We all know that getting back into the market was the right call now. But the scars remain. The chart below shows the path and gives some clues about the future. The Dotcom crash can be seen as a Corrective Wave to its bottom in 2002. The run higher to the 2007 top was the first Wave of an Impulse Wave higher. The second Wave was the Financial Crisis bringing the Nasdaq 100 to a higher low. Wave III raced higher and ended at a retest of the Dotcom highs and was followed by the corrective Wave IV with a sideways character, looking more like a pit stop along the way. Then in 2016 Wave V began.
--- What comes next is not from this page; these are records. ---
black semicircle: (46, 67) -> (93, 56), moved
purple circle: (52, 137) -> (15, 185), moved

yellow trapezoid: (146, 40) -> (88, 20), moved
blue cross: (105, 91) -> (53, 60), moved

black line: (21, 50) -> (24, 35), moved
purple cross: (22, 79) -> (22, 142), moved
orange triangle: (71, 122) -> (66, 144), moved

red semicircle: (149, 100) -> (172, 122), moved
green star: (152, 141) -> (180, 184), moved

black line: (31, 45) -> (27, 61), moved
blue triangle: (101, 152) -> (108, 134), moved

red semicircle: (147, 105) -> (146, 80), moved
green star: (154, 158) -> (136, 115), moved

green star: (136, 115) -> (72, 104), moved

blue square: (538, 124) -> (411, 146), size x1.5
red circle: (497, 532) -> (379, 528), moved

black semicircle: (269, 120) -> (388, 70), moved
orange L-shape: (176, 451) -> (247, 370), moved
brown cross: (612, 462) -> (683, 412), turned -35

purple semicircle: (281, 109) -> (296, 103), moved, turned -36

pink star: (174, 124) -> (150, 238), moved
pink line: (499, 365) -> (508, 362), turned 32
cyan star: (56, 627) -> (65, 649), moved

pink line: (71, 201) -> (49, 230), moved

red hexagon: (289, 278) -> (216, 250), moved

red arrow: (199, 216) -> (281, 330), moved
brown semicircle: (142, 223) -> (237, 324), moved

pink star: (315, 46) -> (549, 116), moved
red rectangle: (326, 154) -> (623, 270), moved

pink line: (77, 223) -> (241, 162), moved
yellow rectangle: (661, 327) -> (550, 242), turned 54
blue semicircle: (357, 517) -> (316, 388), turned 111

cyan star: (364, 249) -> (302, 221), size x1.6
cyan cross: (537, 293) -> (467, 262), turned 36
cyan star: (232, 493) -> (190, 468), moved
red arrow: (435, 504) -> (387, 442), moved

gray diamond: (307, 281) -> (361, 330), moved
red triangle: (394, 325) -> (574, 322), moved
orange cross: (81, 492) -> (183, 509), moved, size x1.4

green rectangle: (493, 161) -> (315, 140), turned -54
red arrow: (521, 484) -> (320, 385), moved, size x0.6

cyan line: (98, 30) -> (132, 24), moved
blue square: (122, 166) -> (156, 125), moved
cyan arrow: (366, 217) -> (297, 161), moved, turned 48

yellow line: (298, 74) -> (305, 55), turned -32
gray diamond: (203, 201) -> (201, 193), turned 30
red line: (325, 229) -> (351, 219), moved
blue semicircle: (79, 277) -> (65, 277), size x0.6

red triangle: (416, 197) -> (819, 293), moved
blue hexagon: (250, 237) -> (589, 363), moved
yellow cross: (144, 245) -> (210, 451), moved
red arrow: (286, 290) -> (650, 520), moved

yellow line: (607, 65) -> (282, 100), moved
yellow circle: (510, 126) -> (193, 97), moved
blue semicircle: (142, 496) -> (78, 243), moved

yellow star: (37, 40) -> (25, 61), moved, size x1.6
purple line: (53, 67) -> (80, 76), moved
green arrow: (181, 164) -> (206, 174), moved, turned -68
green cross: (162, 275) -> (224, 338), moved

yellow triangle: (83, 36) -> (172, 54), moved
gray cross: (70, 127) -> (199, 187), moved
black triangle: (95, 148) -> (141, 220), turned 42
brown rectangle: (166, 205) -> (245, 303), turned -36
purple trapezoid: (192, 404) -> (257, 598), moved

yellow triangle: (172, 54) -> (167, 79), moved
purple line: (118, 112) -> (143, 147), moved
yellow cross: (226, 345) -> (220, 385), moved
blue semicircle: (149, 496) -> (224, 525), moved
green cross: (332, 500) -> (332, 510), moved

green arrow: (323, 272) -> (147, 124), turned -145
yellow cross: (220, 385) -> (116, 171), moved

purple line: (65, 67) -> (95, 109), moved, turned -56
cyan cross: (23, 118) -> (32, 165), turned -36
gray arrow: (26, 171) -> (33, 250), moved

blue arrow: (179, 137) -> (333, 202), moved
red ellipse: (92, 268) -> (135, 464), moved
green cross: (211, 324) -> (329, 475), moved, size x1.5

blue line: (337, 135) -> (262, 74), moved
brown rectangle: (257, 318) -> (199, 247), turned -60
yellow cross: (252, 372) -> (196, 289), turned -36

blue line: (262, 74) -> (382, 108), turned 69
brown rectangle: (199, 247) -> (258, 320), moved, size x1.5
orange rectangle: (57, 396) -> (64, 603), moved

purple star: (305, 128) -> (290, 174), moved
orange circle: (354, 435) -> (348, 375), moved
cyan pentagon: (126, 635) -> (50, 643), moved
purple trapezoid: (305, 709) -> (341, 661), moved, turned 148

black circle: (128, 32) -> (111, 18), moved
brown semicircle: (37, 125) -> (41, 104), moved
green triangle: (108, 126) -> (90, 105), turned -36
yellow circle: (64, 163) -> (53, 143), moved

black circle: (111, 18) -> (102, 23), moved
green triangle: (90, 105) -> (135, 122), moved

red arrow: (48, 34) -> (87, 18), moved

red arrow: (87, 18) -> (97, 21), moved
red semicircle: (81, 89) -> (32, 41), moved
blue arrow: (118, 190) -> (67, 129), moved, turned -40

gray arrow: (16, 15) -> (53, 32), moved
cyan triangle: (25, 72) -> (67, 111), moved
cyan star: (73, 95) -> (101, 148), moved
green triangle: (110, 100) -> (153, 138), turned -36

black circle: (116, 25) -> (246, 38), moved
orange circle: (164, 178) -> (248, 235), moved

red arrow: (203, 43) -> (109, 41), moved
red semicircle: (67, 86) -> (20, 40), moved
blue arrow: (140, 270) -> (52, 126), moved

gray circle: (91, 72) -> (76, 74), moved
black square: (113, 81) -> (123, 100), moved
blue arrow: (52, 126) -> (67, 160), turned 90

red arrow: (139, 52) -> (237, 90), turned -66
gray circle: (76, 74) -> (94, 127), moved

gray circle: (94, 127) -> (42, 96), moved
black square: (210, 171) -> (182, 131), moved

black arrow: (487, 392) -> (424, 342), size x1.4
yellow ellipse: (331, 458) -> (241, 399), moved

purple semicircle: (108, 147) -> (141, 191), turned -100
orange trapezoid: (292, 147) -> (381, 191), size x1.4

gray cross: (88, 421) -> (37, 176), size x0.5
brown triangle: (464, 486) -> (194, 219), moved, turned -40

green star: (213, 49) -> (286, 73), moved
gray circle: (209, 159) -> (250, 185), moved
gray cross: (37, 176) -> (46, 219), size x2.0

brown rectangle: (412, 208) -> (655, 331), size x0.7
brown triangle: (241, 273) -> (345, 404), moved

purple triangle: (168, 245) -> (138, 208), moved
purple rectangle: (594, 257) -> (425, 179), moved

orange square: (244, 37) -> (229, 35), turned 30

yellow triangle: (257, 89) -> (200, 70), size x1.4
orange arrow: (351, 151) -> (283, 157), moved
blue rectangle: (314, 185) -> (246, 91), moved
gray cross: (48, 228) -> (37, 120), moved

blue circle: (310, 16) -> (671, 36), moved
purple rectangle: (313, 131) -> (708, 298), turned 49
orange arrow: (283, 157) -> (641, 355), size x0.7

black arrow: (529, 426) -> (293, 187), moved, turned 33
How far will it go? Nobody knows for sure. One estimate using Elliott Wave principles would give a range of 7300 to 8000 looking at the length of Waves I and III as a guide. The 7300 figure would also be a 161.8% extension of the retracement of the Dotcom fall. Many traders would look for that level. Momentum is very strong, perhaps overheated. With the RSI over 80 there are two other instances to look at for prior behavior. The first led to the Dotcom Crash. The second led to a sideways correction and a shift into high gear. Not much help there. For now take the RSI as supportive of more upside. The MACD also support higher prices. And it has room before it reaches the Dotcom extreme. The path higher remains the easiest path.